Bring on the Soft Robots
Hard isn't always more resilient or useful
It’s common for roboticists to take design inspiration from living creatures, but such biomimetic machines are usually modeled on animals with skeletons, either internal ones like those of humans or external shells like insects have. But chemist George Whitesides and his colleagues at Harvard University think soft-bodied organisms—such as squid, starfish and worms—have been overlooked for too long. The researchers have created prototype “soft robots” that can fill niches where no hard body could go.
The robots are fabricated using a technique that Whitesides pioneered, called soft lithography. The name is taken from photolithography, the manufacturing process used to make most electronic components. Light shines through a patterned mask to expose a thin polymer film, and the regions not in the desired pattern can then be dissolved away. “It’s a fantastically successful technology, it’s capable of going to very high resolution and very small features, and it’s also fantastically expensive,” says Whitesides.
In soft lithography, instead of using light, the team makes a mold that they cast in a soft polymer, a much simpler and relatively inexpensive fabrication process. “We either use the flat surface of that casting to print, or we seal its recessed surface to make channels,” says Whitesides. The channels have been used for microfluidics, networks that pump around chemical reagents for purposes such as a DNA analysis. Whitesides and his group made the conceptual leap from pumping fluid to creating locomotion. “We take that channel structure and pump air into it, which means it bends and twists and makes the elements of a robot,” Whitesides says.
The limbs and trunk of the robot are molded with an internal pattern of chambers that looks a bit like a simplified snowflake—a central “backbone” channel with tubes branching off from either side. The robot is made of two polymer layers, one that stretches a lot, and one that is firmer. When air is pumped into the limbs, the chambers in the stretchy material expand like balloons, but the firmer material does not stretch, so the limb curls up around the nonexpanding side. Frictional forces with the ground create lateral push from the back side of the limb as it curls, so the whole structure bends forward away from the expanding balloons. With a clever sequence of limb actuation, the robot can creep its way along.

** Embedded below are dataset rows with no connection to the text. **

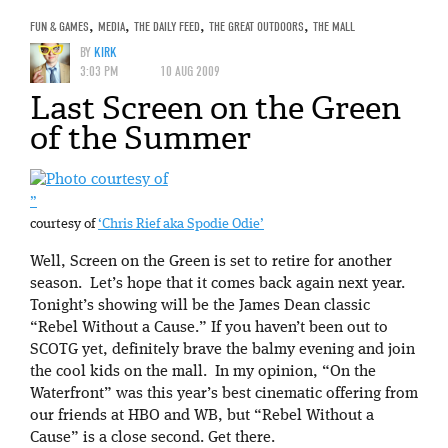
FUN & GAMES
,
MEDIA
,
THE DAILY FEED
,
THE GREAT OUTDOORS
,
THE MALL
BY
KIRK
3:03 PM
10 AUG 2009
Last Screen on the Green
of the Summer
”
courtesy of
‘Chris Rief aka Spodie Odie’
Well, Screen on the Green is set to retire for another
season. Let’s hope that it comes back again next year.
Tonight’s showing will be the James Dean classic
“Rebel Without a Cause.” If you haven’t been out to
SCOTG yet, definitely brave the balmy evening and join
the cool kids on the mall. In my opinion, “On the
Waterfront” was this year’s best cinematic offering from
our friends at HBO and WB, but “Rebel Without a
Cause” is a close second. Get there.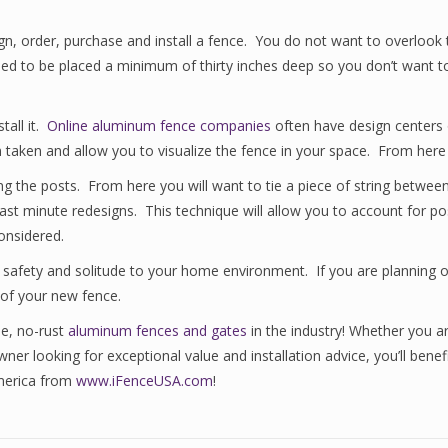
, order, purchase and install a fence. You do not want to overlook this 
ed to be placed a minimum of thirty inches deep so you don’t want to
tall it.
Online aluminum fence companies
often have design centers o
aken and allow you to visualize the fence in your space. From here yo
ng the posts. From here you will want to tie a piece of string between
last minute redesigns. This technique will allow you to account for pos
onsidered.
safety and solitude to your home environment. If you are planning on 
 of your new fence.
ee, no-rust
aluminum fences and gates
in the industry! Whether you ar
wner looking for exceptional value and installation advice, you’ll ben
America from
www.iFenceUSA.com
!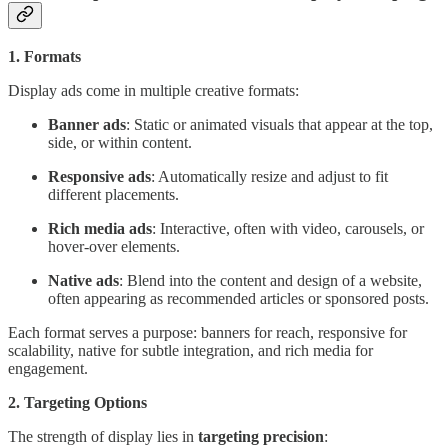
1. Formats
Display ads come in multiple creative formats:
Banner ads
: Static or animated visuals that appear at the top,
side, or within content.
Responsive ads
: Automatically resize and adjust to fit
different placements.
Rich media ads
: Interactive, often with video, carousels, or
hover-over elements.
Native ads
: Blend into the content and design of a website,
often appearing as recommended articles or sponsored posts.
Each format serves a purpose: banners for reach, responsive for
scalability, native for subtle integration, and rich media for
engagement.
2. Targeting Options
The strength of display lies in
targeting precision
: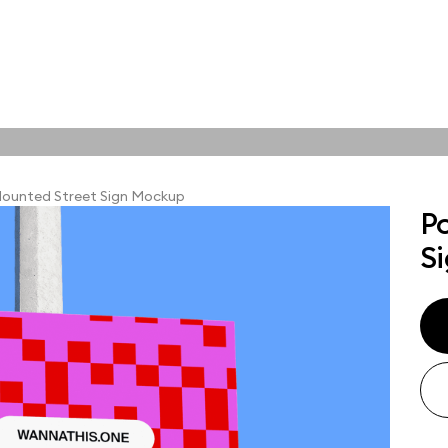
tions
Online tools
ps
ounted Street Sign Mockup
P
ups, branding
S
t and outdoor
ut presentation. A
ted compositions
ght scene for your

“It’s not an elaborate concept, but the kind of motion you can achieve this way is really pretty remarkable,” says Whitesides. “You get very interesting movements in these limbs with very simple actuation and control.” Whitesides points out that although the motions and the body plan of the robot do resemble those of soft animals such as starfish, their aim is to mimic the function rather than the mechanism.

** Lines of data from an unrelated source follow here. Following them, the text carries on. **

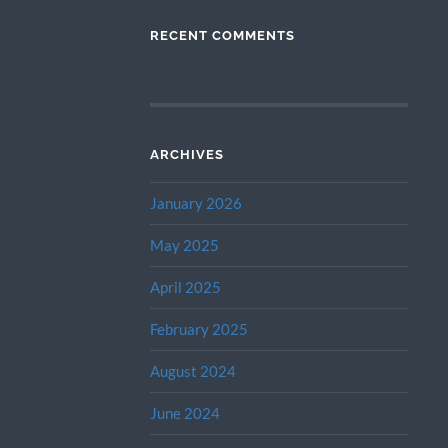
RECENT COMMENTS
ARCHIVES
January 2026
May 2025
April 2025
February 2025
August 2024
June 2024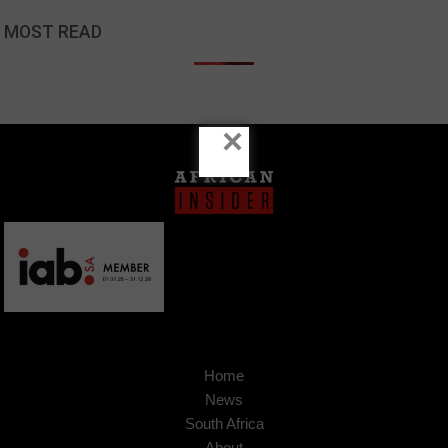
MOST READ
×
Home
News
South Africa
About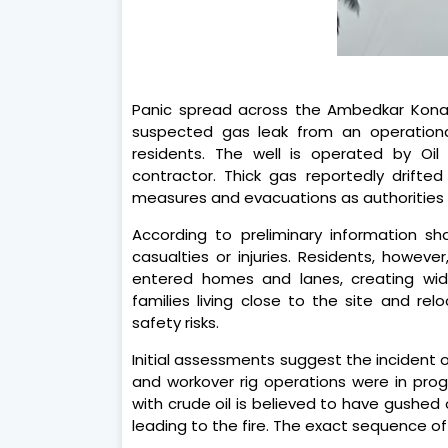
Panic spread across the Ambedkar Kona
suspected gas leak from an operational 
residents. The well is operated by Oi
contractor. Thick gas reportedly drifte
measures and evacuations as authorities 
According to preliminary information s
casualties or injuries. Residents, howev
entered homes and lanes, creating wide
families living close to the site and r
safety risks.
Initial assessments suggest the incident
and workover rig operations were in prog
with crude oil is believed to have gushed 
leading to the fire. The exact sequence of e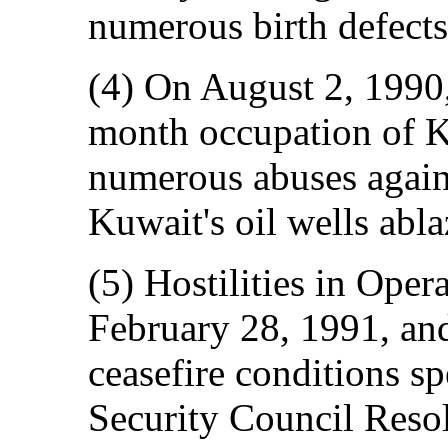
numerous birth defects 
(4) On August 2, 1990
month occupation of K
numerous abuses agains
Kuwait's oil wells abla
(5) Hostilities in Ope
February 28, 1991, and
ceasefire conditions s
Security Council Resol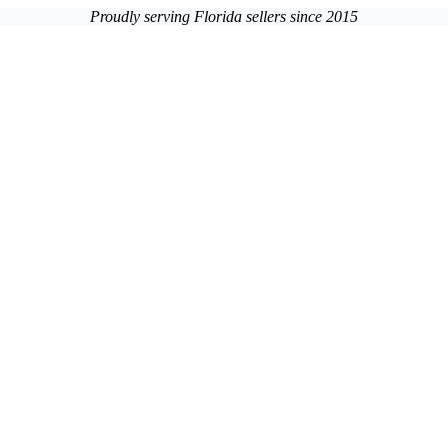
Proudly serving Florida sellers since 2015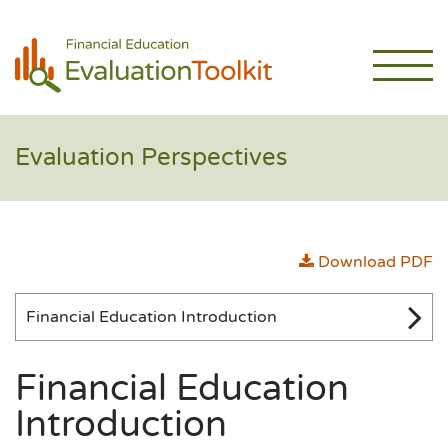
Evaluation Perspectives
Download PDF
Financial Education Introduction
Financial Education
Introduction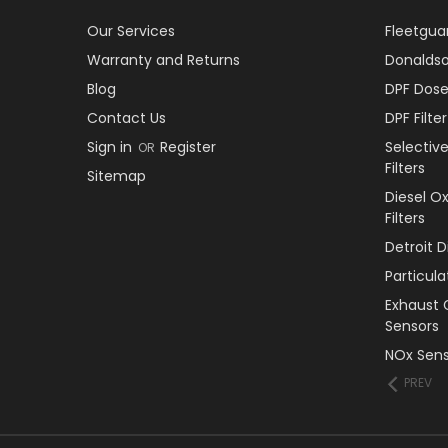
Our Services
Fleetguar
Warranty and Returns
Donaldson
Blog
DPF Dose
Contact Us
DPF Filt
Sign in
Register
Selectiv
OR
Filters
Sitemap
Diesel O
Filters
Detroit 
Particul
Exhaust 
Sensors
NOx Sens
PREV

As the researchers report in the December 20 issue of the Proceedings of the National Academy of Sciences of the U.S.A., so far the robot has two main gaits: a wavelike undulation and a lurching crawl. Each limb is inflated and controlled separately to create the movement sequence. By combining the gaits, the team was able to demonstrate a capability that a hard-bodied robot would find rather difficult: squeezing under a very low barrier. The robot, about 0.9 centimeter tall when flattened, was able to get through a gap 2 centimeters high. The team first had the robot crawl up to the edge of the barrier. It then used a series of undulations, looking a bit like a breakdancer trying to limbo, to pass underneath.
The walking soft robot is about 13 centimeters long, and it achieves modest speeds—up to about 24 meters per hour. “If you think about worms and snails, they don’t really leap across the countryside,” says Whitesides. “So it’s not doing badly; it has about the speed of a starfish.”
There is no inherent physical limit to the size that the machines could be scaled up to, says Whitesides, and the team has already made models twice the size that can carry payloads. “If you want to carry sensors, you want something that has a little bit of oomph to it,” he says. The group has also made six-limbed devices that act as robotic grippers, which have successfully curled up to gingerly lift fragile objects, such as a raw egg.
Video courtesy of Robert F. Shepherd.
Whitesides thinks the gripper version of the robot could be a helpful surgical tool to delicately hold fragile tissues, particularly during laparoscopic procedures that use only a few small incisions. The walking robot is quite stable on uneven ground, making it potentially useful for search-and-rescue work in hazardous environments—an application of particular interest to the Defense Advanced Research Projects Agency, which sponsors the research. Because the robots are molded, they also have the potential to be cheap to produce. “They could crawl under and over rubble, even if it’s shifty and unstable,” says Whitesides. “And then if the roof falls in, you don’t care because after all they’re not very expensive to begin with.”
Larger versions of the soft robot could be untethered, carrying their own compressors. But Whitesides points out that the majority of robots in use today remain wired, and that tethers can be useful, for example to carry an optical fiber for video transfer. “There is still a lot to be done; this is the module-zero version of the new technology,” he says. “But we think of these things as being less structures that go off entirely on their own, and more ones that are going to be assistants to people.”